Zipangu
About this Piece
Composed: 1980
Length: c. 16 minutes
Orchestration: 13 strings
First Los Angeles Philharmonic performances
In 1976 Vivier spent most of the fall on an extended tour of Asia, travelling from Japan through Bali to Iran. This trip proved very fruitful in terms of artistic inspiration, confirming his penchant for ritual and color and giving him fresh inspiration for split melodic elaborations as a type of complementary and concurrent development. From then to the end of his sadly truncated life he composed prolifically (he was working on an opera about the death of Tchaikovsky when he was murdered), giving many of his works titles drawn from that formative journey: the ballet Nanti malam, the piano piece Shiraz, Bouchara and Prologue pour un Marco Polo for singers and large ensembles, and Zipangu for string orchestra.
“Zipangu was the name given to Japan at the time of Marco Polo,” Vivier wrote in the note he provided for the score. “Building around a melody, I explore different aspects of color in this work. I have tried to ‘blur’ my harmonic structures through different bowing techniques. A colorful sound is obtained by applying exaggerated bow pressure on the strings as opposed to pure harmonics when returning to normal technique. A melody becomes a color (chords), grows lighter, and slowly returns as though purified and solitary.”

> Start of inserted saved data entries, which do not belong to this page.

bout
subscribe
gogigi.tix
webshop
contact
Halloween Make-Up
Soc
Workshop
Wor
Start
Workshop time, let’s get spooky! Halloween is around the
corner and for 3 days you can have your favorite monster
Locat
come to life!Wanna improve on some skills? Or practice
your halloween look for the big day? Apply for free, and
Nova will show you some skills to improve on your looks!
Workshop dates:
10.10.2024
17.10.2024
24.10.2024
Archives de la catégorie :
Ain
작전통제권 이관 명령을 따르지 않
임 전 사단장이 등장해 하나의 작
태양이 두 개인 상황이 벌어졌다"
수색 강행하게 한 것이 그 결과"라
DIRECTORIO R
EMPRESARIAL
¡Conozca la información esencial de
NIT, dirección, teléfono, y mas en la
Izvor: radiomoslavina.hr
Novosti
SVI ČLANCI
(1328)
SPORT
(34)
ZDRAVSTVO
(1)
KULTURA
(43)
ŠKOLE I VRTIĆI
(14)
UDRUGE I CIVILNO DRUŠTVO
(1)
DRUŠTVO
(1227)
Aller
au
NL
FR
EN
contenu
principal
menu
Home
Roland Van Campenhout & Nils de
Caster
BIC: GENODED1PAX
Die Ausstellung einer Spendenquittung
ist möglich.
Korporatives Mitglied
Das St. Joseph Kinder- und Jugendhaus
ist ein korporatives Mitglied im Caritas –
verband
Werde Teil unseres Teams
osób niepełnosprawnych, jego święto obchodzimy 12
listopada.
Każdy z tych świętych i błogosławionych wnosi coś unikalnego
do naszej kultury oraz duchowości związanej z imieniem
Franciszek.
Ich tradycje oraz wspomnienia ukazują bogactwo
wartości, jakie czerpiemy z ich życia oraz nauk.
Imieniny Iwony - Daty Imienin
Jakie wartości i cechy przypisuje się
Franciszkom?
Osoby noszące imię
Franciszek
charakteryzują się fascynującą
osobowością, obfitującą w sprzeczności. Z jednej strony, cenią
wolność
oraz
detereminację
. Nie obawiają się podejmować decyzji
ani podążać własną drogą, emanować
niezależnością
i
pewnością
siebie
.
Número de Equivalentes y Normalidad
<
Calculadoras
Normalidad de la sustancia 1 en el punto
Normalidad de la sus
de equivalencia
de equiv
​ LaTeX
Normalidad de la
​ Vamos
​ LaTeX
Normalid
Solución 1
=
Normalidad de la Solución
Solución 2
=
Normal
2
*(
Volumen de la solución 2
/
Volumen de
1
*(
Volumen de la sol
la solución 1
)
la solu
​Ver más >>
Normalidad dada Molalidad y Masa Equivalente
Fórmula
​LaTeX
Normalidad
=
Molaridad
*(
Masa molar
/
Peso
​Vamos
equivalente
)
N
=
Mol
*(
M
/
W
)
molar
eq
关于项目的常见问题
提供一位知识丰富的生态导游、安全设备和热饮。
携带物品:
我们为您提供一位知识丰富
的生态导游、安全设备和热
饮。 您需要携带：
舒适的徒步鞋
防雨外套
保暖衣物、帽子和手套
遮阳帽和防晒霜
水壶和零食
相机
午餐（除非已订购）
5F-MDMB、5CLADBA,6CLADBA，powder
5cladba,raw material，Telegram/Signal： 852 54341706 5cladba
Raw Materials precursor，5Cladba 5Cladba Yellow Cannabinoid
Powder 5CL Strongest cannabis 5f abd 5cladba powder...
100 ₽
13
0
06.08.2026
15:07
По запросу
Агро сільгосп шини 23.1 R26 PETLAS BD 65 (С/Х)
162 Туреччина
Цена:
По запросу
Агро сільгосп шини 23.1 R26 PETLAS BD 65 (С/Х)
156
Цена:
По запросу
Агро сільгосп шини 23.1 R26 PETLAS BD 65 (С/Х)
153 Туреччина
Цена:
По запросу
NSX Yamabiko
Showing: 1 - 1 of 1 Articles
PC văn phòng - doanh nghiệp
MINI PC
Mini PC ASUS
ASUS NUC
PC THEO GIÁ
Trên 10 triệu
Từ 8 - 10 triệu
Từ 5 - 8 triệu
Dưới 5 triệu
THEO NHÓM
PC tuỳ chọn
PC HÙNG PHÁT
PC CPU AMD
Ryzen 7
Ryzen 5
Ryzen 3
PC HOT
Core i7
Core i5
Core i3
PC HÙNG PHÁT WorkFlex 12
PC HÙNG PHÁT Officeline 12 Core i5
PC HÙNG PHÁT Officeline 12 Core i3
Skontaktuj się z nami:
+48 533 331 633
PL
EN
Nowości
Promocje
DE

Vivier calls for his ensemble to be divided spatially, with six of the violins to the left of the conductor, and the rest of the group to the other side. The main melody is clearly presented at the beginning in octaves from the six violins, over a drone E – the anchor for the piece – in octaves in the other group, and it rounds off the piece formally at the end. But though tonal centers, drones, and melodic manipulations are quite attractively and complicatedly involved in Vivier’s processes and structural definitions, Zipangu is not about pitches and intervals. As he wrote, it is about aural color, projected with great energy and ingenuity. The dynamic swellings oscillating from side to side, the “granular” white noise crunch from the exaggerated bow pressure, the crackle of Bartók pizzicatos, and the ghostly harmonics and slippery glissandos all suggest the instrumental incarnation of electronic effects, while the tune and its rhythmic/metrical play witness to Vivier’s Asian inspirations.
Zipangu was commissioned by the University of Toronto and premiered there in 1981 on its New Music Concerts series, with Robert Aitken conducting.